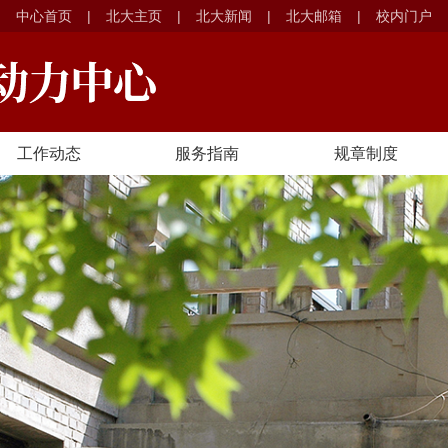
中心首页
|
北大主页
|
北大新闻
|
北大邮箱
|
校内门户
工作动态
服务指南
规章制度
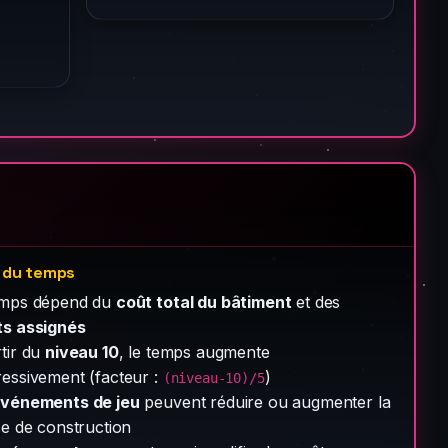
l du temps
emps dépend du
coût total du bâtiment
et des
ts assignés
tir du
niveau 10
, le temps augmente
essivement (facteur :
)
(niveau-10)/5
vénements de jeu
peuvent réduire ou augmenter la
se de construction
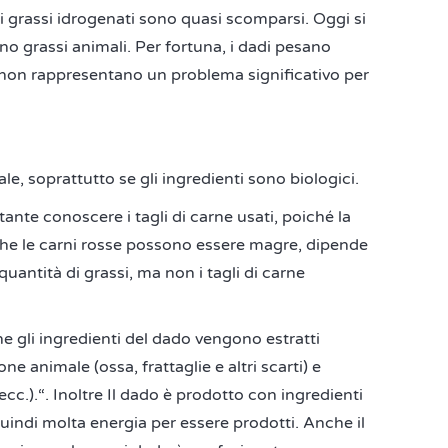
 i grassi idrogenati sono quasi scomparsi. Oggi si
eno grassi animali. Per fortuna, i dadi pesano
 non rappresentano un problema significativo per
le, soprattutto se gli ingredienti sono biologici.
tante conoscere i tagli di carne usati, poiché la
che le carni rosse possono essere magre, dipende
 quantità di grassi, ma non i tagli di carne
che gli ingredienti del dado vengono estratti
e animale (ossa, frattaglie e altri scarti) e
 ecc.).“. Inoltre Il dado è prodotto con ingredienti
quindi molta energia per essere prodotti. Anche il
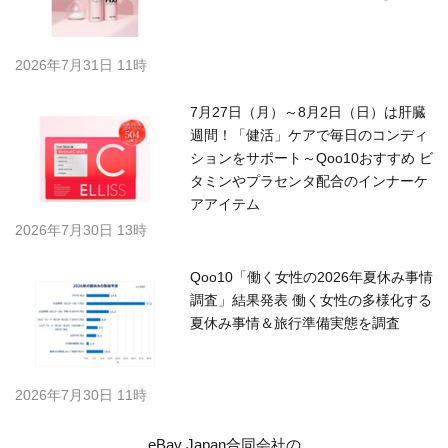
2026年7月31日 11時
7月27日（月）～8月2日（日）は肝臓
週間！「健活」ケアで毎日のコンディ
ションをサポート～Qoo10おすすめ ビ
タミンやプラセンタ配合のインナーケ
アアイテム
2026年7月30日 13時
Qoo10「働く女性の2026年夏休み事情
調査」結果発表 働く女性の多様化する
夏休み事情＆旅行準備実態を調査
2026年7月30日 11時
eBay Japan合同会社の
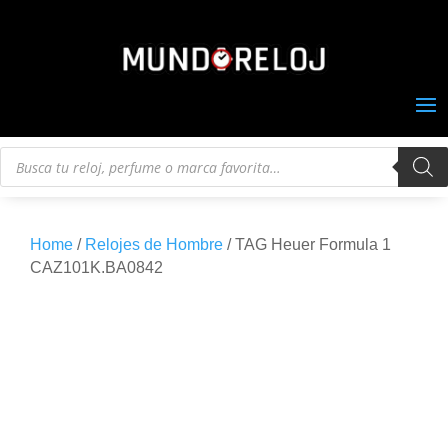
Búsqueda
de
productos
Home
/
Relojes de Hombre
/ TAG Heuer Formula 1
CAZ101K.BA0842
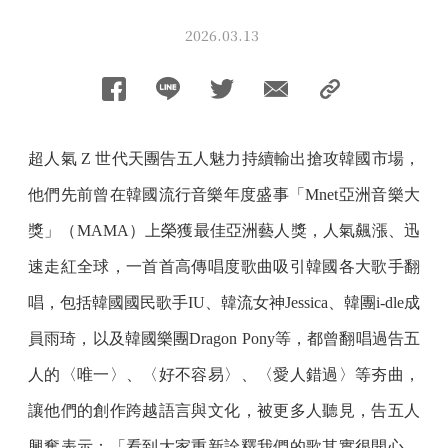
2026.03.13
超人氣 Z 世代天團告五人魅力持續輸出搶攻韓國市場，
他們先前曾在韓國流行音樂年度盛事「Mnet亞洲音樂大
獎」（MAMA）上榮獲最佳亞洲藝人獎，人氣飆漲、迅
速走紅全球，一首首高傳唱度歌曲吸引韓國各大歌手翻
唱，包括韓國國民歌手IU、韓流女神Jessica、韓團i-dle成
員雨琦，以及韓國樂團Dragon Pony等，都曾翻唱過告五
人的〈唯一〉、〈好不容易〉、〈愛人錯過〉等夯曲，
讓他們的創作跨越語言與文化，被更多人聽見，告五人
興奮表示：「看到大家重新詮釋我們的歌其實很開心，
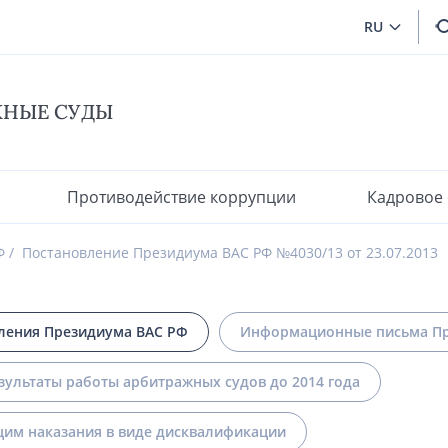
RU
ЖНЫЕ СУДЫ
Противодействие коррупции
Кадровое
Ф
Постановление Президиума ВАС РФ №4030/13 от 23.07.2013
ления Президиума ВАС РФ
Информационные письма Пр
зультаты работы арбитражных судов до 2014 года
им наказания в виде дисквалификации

==========

Write everything in the records out exactly, apart from the pictures.

#### Task response
中心首页
|
北大主页
|
北大新闻
|
北大邮箱
|
校内门户
工作动态
服务指南
规章制度
l du temps
emps dépend du
coût total du bâtiment
et des
ts assignés
tir du
niveau 10
, le temps augmente
essivement (facteur :
)
(niveau-10)/5
vénements de jeu
peuvent réduire ou augmenter la
se de construction
 i grassi idrogenati sono quasi scomparsi. Oggi si
eno grassi animali. Per fortuna, i dadi pesano
 non rappresentano un problema significativo per
le, soprattutto se gli ingredienti sono biologici.
tante conoscere i tagli di carne usati, poiché la
che le carni rosse possono essere magre, dipende
 quantità di grassi, ma non i tagli di carne
che gli ingredienti del dado vengono estratti
e animale (ossa, frattaglie e altri scarti) e
 ecc.).“. Inoltre Il dado è prodotto con ingredienti
quindi molta energia per essere prodotti. Anche il
2026年7月31日 11時
7月27日（月）～8月2日（日）は肝臓
週間！「健活」ケアで毎日のコンディ
ションをサポート～Qoo10おすすめ ビ
タミンやプラセンタ配合のインナーケ
アアイテム
2026年7月30日 13時
Qoo10「働く女性の2026年夏休み事情
調査」結果発表 働く女性の多様化する
夏休み事情＆旅行準備実態を調査
2026年7月30日 11時
eBay Japan合同会社の
Búsqueda
de
productos
Home
/
Relojes de Hombre
/ TAG Heuer Formula 1
CAZ101K.BA0842
2026.03.13
超人氣 Z 世代天團告五人魅力持續輸出搶攻韓國市場，
他們先前曾在韓國流行音樂年度盛事「Mnet亞洲音樂大
獎」（MAMA）上榮獲最佳亞洲藝人獎，人氣飆漲、迅
速走紅全球，一首首高傳唱度歌曲吸引韓國各大歌手翻
唱，包括韓國國民歌手IU、韓流女神Jessica、韓團i-dle成
員雨琦，以及韓國樂團Dragon Pony等，都曾翻唱過告五
人的〈唯一〉、〈好不容易〉、〈愛人錯過〉等夯曲，
讓他們的創作跨越語言與文化，被更多人聽見，告五人
興奮表示：「看到大家重新詮釋我們的歌其實很開心，
RU
ЖНЫЕ СУДЫ
Противодействие коррупции
Кадровое
Ф
Постановление Президиума ВАС РФ №4030/13 от 23.07.2013
ления Президиума ВАС РФ
Информационные письма Пр
зультаты работы арбитражных судов до 2014 года
им наказания в виде дисквалификации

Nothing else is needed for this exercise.